Water/Wastewater
Frack-free zones 'would protect water and wildlife'
Mar 14 2014
The establishment of "frack-free zones" is required in the UK to protect the countryside from shale gas extraction and limit the risk of polluting rivers and fragmenting many of the country's most precious wildlife sites, a major study suggests.
A report commissioned by the National Trust, the RSPB, the Wildlife Trusts, Angling Trust, Salmon and Trout Association and Wildlife and Wetland Trust - which together have more than six million members - argues that action needs to be taken immediately.
The study claims that more than 500 sites designated by the government as important to wildlife are currently located within zones that are under licence to fracking companies, while a further 2,500 could be affected in the next round of licensing.
Much controversy has surrounded the process of fracking - also known as hydraulic fracturing - which involves pumping sand, chemicals and water underground to extract shale gas trapped in rocks.
A key argument from detractors is that little is known about the full effects of fracking on underground or surface waters, and this is a key focus of the new study, with the six organisations calling for preventative measures to be taken before any more work begins.

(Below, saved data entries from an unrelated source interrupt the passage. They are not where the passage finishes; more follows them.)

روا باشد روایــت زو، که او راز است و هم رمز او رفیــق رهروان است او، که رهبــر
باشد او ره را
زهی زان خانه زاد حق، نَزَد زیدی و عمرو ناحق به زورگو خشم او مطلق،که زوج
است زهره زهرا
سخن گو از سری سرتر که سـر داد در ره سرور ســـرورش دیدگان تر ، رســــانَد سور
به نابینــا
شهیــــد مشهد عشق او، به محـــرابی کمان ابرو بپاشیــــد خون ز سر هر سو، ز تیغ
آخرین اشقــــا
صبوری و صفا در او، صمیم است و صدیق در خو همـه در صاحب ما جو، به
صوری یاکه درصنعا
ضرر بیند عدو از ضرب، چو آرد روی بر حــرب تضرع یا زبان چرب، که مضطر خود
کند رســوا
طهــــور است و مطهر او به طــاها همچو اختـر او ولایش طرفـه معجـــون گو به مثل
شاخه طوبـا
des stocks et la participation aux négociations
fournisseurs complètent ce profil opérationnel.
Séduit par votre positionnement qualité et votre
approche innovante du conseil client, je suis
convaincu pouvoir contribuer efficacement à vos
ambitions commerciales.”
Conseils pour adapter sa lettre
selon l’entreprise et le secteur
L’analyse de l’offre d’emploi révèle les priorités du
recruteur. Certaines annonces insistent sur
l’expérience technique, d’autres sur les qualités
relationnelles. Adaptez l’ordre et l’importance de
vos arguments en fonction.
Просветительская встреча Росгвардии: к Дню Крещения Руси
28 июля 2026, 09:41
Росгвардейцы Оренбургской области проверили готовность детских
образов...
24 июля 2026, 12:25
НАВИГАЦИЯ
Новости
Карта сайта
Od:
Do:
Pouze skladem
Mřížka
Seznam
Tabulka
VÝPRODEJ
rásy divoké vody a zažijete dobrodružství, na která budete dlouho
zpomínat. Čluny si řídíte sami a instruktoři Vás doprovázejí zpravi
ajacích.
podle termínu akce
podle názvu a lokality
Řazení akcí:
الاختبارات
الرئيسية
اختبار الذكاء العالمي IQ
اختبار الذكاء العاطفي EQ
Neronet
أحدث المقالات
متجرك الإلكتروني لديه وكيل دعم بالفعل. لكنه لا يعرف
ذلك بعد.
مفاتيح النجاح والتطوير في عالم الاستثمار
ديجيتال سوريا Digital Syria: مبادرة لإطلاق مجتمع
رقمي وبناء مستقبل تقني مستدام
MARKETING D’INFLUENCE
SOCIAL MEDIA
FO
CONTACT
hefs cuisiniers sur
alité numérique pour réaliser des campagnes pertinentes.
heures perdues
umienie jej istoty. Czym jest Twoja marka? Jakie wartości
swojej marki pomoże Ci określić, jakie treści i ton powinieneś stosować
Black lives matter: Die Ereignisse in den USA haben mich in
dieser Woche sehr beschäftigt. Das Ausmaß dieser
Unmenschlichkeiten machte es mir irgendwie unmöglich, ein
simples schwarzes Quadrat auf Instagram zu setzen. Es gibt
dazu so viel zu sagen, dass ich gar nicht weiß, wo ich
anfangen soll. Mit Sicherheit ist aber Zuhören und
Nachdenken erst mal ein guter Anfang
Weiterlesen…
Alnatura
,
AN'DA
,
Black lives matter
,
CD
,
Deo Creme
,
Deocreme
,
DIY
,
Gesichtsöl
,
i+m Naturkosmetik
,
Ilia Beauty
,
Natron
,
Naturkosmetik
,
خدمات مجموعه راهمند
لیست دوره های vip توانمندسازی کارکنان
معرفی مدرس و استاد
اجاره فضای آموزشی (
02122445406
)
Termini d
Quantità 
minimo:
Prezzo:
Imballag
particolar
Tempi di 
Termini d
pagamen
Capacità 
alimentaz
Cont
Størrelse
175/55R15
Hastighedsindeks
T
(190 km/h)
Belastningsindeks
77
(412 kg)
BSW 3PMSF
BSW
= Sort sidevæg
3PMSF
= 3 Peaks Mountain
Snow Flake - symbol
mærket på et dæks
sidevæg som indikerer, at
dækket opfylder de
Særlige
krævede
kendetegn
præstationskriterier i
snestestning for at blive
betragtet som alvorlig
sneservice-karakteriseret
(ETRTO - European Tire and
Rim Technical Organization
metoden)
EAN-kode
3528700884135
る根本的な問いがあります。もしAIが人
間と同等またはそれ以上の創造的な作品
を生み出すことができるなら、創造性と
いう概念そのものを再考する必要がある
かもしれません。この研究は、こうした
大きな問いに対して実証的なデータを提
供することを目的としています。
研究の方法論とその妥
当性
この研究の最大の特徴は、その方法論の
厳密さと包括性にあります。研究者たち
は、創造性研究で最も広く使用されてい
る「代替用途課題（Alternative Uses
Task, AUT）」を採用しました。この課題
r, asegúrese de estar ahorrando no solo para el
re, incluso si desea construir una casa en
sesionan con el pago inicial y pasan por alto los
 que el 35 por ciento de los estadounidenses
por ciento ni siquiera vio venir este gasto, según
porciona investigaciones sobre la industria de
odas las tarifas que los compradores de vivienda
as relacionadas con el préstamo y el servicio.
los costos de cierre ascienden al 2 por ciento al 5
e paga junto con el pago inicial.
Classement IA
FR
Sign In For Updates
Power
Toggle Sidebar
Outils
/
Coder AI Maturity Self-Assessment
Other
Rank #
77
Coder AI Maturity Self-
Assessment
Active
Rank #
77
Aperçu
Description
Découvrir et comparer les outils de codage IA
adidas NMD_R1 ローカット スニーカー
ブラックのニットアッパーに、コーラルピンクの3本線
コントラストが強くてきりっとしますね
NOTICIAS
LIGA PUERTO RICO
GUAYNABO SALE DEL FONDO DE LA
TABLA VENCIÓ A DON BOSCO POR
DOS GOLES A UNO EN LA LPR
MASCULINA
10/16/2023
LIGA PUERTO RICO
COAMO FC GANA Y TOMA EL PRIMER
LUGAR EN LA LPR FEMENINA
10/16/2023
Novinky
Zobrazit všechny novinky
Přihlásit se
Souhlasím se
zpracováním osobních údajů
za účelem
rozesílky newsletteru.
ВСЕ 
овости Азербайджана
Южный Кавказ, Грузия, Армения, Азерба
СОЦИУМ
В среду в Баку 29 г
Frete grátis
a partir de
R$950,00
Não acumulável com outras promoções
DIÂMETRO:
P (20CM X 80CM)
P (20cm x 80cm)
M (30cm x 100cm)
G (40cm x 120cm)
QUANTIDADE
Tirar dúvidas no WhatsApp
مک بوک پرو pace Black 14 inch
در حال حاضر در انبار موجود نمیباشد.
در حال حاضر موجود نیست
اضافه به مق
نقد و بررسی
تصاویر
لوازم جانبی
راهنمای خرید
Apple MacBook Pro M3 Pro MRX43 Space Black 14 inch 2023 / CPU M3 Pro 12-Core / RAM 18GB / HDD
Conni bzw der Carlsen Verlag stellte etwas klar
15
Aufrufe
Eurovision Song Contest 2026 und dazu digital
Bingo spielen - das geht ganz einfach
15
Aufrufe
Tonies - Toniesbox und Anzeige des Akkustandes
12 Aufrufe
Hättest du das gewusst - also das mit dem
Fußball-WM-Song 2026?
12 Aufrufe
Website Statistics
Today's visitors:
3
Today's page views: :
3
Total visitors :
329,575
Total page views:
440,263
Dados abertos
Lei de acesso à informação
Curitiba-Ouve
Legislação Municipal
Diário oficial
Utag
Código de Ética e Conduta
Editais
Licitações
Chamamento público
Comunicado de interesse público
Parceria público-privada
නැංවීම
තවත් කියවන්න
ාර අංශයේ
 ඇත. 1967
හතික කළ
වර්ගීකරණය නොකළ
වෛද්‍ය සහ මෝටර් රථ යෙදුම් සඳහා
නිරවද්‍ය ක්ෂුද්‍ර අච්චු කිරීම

"Contamination of ground and water can occur as a result of contaminants percolating up from the fractured shale seam into an aquifer, as well as leakages of methane as a result of well failure," the report explains.
"In the US, methane contamination linked to shale gas extraction has been found in aquifers. Once contamination of groundwater has occurred. The clean up is difficult and may take many years."
The study, which was peer-reviewed by the Centre for Hydrology and Ecology, notes that several sources of water pollution in the UK are already detrimental to wildlife and people and says shale gas extraction will likely "add to the problem".
In particular, it says that commercial-scale fracking would threaten wildlife and the water environment in a "range of ways", with major government decisions now needing to be made to determine whether commercial extraction of shale gas will take place in the UK, how it will happen, and on what scale.
The study concludes: "We are calling for all protected wildlife areas, nature reserves and national parks to be frack-free zones, for full environmental assessments to be carried out for each drilling proposal, and for the shale gas industry to pay the costs of its regulation and any pollution clean-up."